In 1 Corinthians 4:2, the Bible says that stewards are to be found faithful. All Christians have received something from the manifold grace of God (1 Pet 4:10) and we need to faithfully exercise those gifts. The interesting thing about faith, though, is that you don’t exercise faith in regard to what you see but in what you don’t see. Otherwise it wouldn’t be faith. That is the point of Romans 8:24, “who hopes for what he already sees?” So, faithfulness requires us to do what God has for us to do, to exercise our spiritual gifts, even when we don’t see the happy results. Those results are the hope that is still unseen.

So, why stay faithful when you don’t see the results that you think you should? Why stay faithful when things seem to be getting worse rather than better? Why stay faithful when it is hard to believe? The simple answer is found in 2 Timothy 2:13, “If we believe not, yet he abideth faithful: he cannot deny himself.” Ultimately, it is Christ’s faithfulness that grounds, establishes, and legitimatizes our faithfulness. We know that He cannot deny Himself, and so we can stay faithful, even when things seem to be falling apart all around us. We may not be able to see the results of our faithfulness, but with the eye of faith, and knowing the faithfulness of Christ, we can stay true to what God has called us to do.

William Tyndale is someone who had to display faith in the exercise of his spiritual gifts and calling. Tyndale, as many of you know, was the first to translate the Bible from the original Greek into English. In his life, he translated the entire New Testament and half of the Old Testament before he was viciously betrayed and eventually burned at the stake.

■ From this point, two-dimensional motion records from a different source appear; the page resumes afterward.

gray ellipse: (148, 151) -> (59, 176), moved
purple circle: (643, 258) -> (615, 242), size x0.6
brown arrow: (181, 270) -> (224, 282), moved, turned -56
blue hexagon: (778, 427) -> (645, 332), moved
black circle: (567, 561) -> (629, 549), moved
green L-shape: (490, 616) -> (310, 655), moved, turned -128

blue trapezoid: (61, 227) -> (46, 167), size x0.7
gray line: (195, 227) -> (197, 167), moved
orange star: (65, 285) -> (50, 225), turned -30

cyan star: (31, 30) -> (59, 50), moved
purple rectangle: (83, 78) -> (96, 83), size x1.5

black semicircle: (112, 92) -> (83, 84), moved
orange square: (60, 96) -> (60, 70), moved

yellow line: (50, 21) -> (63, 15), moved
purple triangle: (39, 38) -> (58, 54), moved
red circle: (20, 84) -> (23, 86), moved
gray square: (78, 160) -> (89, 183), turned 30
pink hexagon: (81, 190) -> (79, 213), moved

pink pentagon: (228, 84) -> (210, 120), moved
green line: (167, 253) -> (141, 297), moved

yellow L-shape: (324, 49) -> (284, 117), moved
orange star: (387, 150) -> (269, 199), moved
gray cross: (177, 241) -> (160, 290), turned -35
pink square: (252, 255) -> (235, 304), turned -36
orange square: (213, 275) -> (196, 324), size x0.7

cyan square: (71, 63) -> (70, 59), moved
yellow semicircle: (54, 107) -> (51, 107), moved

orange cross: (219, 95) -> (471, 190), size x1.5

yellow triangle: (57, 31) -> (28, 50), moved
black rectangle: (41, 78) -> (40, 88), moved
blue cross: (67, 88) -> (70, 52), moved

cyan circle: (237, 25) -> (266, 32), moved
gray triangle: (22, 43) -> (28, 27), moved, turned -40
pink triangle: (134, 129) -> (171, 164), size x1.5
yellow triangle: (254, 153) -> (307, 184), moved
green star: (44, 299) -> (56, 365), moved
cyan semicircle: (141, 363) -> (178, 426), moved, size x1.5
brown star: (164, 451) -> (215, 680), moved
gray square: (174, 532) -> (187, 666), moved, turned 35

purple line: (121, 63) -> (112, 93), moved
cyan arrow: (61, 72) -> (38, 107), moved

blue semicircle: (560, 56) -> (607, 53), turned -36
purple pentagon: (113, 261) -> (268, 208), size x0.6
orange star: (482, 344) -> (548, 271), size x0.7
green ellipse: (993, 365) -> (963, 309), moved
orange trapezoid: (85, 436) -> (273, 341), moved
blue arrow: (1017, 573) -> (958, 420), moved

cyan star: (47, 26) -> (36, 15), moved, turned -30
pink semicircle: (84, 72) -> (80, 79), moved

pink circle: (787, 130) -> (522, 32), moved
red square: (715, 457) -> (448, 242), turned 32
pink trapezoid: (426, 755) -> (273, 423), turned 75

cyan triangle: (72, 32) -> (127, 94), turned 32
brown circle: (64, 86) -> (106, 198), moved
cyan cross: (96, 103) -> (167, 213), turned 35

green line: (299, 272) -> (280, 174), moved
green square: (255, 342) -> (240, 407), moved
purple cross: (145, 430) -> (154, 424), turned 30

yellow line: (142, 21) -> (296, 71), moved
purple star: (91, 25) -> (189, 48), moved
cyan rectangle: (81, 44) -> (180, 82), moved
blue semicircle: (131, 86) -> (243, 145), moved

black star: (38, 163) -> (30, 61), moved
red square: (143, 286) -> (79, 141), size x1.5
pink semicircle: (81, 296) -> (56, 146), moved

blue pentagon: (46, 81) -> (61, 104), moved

As David Daniell says in his book, The Bible in English, “Every one of the thousands of English version round the world goes back to Tyndale’s fundamental work in Worms and Antwerp.” Now, you might think that someone, whose work was so successful in bringing the English Bible to the masses, and so influential in serving as the foundation for every new English translation, could die with the satisfaction of seeing something of that achievement, but that is evidently not how it happened. Again, let me quote Professor Daniell:

Tyndale had given the English people two New Testaments and a Pentateuch in pocket-sized English books. He had left in manuscript in the English House in Antwerp his English translation of the fourteen Old Testament historical books, printed after his death. He had heard seven years before that most of his 1526 New Testament volumes had been burned and denounced by Erasmus’s friend, Cuthbert Tunstall. The new Bishop of London, John Stokesley, was far harsher, and had restarted the policy of burning heretics, not just their books.

Even before his arrest he would not have had any guarantee that his work was getting through. A heavy curtain hung before him, through which he could see little or nothing. English-speaking Christians look back with rejoicing at the miracle of the English Bible. Every one of the thousands of English version round the world goes back to Tyndale’s fundamental work in Worms and Antwerp. His was a dazzling achievement. Of its success he knew nothing. He worked in faith, the existential faith which is the business of get up and doing it. As he noted in the Prologue to The Obedience of a Christian Man, faith in the God of the Bible is huge in its effects.
We may never know the extent of what we accomplish on Earth for the Lord. Rarely is that for us to know. And though most of us will not achieve the influence of a Tyndale, that is not the point. The point is to stay faithful because we know that God is faithful. It will be worth it all when we see Him. So, come what may in this life, may the Lord find us faithful.